(Dataset items)
=== Begin Enclosure ===
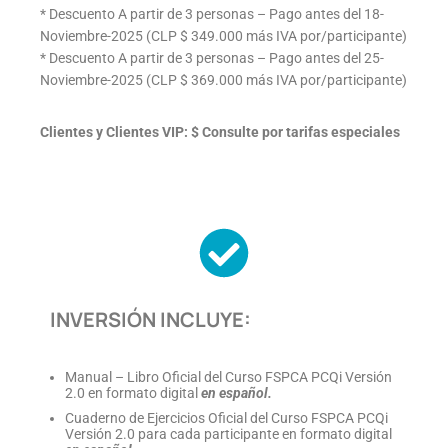
* Descuento A partir de 3 personas – Pago antes del 18-
Noviembre-2025 (CLP $ 349.000 más IVA por/participante)
* Descuento A partir de 3 personas – Pago antes del 25-
Noviembre-2025 (CLP $ 369.000 más IVA por/participante)
Clientes y Clientes VIP: $ Consulte por tarifas especiales
INVERSIÓN INCLUYE:
Manual – Libro Oficial del Curso FSPCA PCQi Versión
2.0 en formato digital
en español.
Cuaderno de Ejercicios Oficial del Curso FSPCA PCQi
Versión 2.0 para cada participante en formato digital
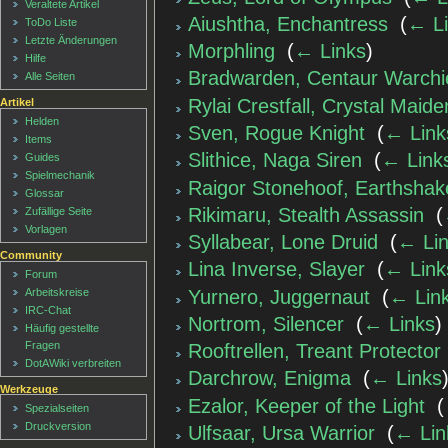
Veraltete Artikel
Aiushtha, Enchantress
‎
(
← L
ToDo Liste
Letzte Änderungen
Morphling
‎
(
← Links
)
Hilfe
Bradwarden, Centaur Warchi
Alle Seiten
Rylai Crestfall, Crystal Maide
Artikel
Helden
Sven, Rogue Knight
‎
(
← Link
Items
Slithice, Naga Siren
‎
(
← Link
Guides
Spielmechanik
Raigor Stonehoof, Earthshak
Glossar
Rikimaru, Stealth Assassin
‎
(
Zufällige Seite
Vorlagen
Syllabear, Lone Druid
‎
(
← Li
Community
Lina Inverse, Slayer
‎
(
← Link
Forum
Yurnero, Juggernaut
‎
(
← Lin
Arbeitskreise
IRC-Chat
Nortrom, Silencer
‎
(
← Links
)
Häufig gestellte
Fragen
Rooftrellen, Treant Protector
DotAWiki verbreiten
Darchrow, Enigma
‎
(
← Links
Werkzeuge
Ezalor, Keeper of the Light
‎
(
Spezialseiten
Druckversion
Ulfsaar, Ursa Warrior
‎
(
← Lin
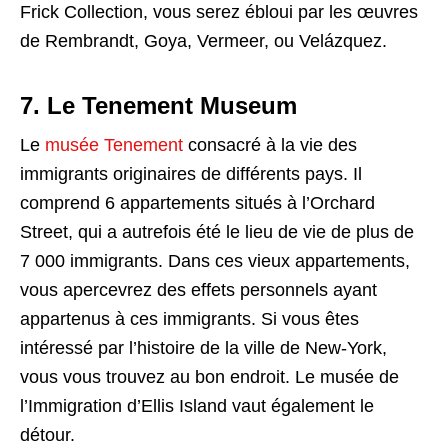
Frick Collection, vous serez ébloui par les œuvres
de Rembrandt, Goya, Vermeer, ou Velázquez.
7. Le Tenement Museum
Le
musée Tenement
consacré à la vie des
immigrants originaires de différents pays. Il
comprend 6 appartements situés à l’Orchard
Street, qui a autrefois été le lieu de vie de plus de
7 000 immigrants. Dans ces vieux appartements,
vous apercevrez des effets personnels ayant
appartenus à ces immigrants. Si vous êtes
intéressé par l’histoire de la ville de New-York,
vous vous trouvez au bon endroit. Le musée de
l’Immigration d’Ellis Island vaut également le
détour.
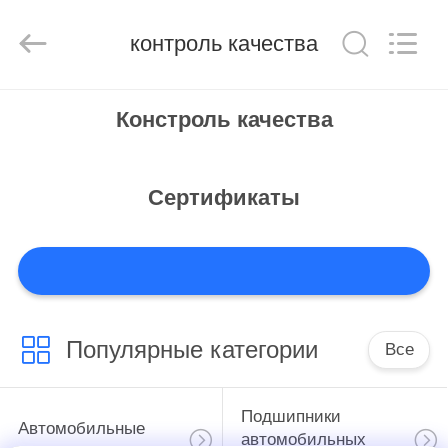
WUXI
MUFA
TECHNOLOGY
CO.,LTD..
контроль качества
All
Rights
Reserved.
ГЛАВНАЯ
Констроль качества
СТРАНИЦА
ПРОДУКЦИЯ
Сертификаты
О
КОМПАНИИ
Популярные категории
Все
НАША
ФАБРИКА
Подшипники
Автомобильные
автомобильных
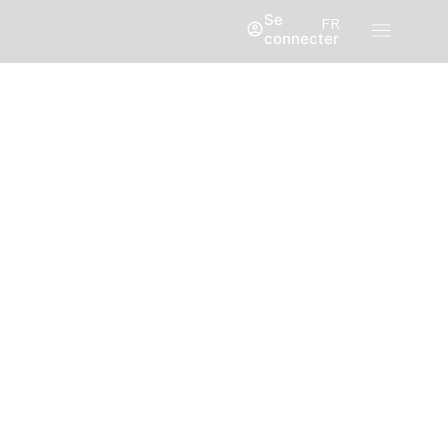
Se
FR
connecter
=== End Enclosure ===
■ WHAT IS EXPECTED ■
Give the number of lines in the records above that contain the word "Tenement", and nothing more.

■ TASK SOLUTION ■
2